■ YOUR TASK:
Filter these entries, keeping only lines that hold the word "rule".

■ RECORDS SUPPLIED:
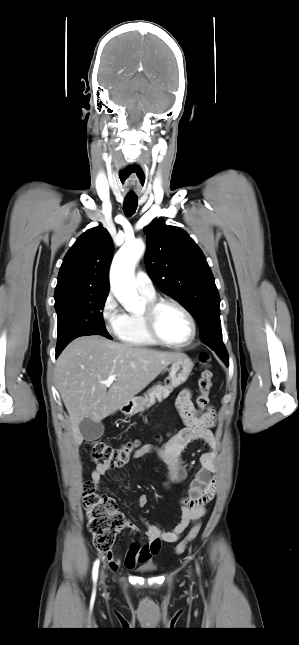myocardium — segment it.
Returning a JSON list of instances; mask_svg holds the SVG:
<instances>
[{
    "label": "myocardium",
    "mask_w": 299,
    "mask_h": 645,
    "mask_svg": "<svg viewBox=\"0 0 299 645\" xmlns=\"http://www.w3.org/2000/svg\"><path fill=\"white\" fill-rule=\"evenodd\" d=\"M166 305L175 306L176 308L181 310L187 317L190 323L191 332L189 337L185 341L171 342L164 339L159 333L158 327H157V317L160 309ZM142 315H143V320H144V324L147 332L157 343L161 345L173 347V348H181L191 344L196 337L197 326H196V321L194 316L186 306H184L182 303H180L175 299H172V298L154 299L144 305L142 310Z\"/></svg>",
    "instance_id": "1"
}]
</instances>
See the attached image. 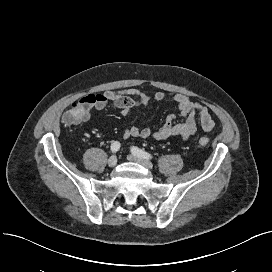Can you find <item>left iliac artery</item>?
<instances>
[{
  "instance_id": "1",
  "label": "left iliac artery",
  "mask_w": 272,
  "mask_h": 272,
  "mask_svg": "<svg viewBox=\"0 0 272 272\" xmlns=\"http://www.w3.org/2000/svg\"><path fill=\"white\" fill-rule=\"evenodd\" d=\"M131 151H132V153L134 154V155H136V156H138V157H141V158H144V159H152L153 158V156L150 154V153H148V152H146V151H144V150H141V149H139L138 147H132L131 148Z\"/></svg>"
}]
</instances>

■ EXERCISE SOLUTION:
    "mask_svg": "<svg viewBox=\"0 0 299 645\" xmlns=\"http://www.w3.org/2000/svg\"><path fill=\"white\" fill-rule=\"evenodd\" d=\"M166 305L175 306L176 308L181 310L187 317L190 323L191 332L189 337L185 341L171 342L164 339L159 333L158 327H157V317L160 309ZM142 315H143V320H144V324L147 332L157 343L161 345L173 347V348H181L191 344L196 337L197 326H196V321L194 316L186 306H184L182 303H180L175 299H172V298L154 299L144 305L142 310Z\"/></svg>",
  "mask_svg": "<svg viewBox=\"0 0 272 272\" xmlns=\"http://www.w3.org/2000/svg\"><path fill=\"white\" fill-rule=\"evenodd\" d=\"M131 151H132V153L134 154V155H136V156H138V157H141V158H144V159H152L153 158V156L150 154V153H148V152H146V151H144V150H141V149H139L138 147H132L131 148Z\"/></svg>"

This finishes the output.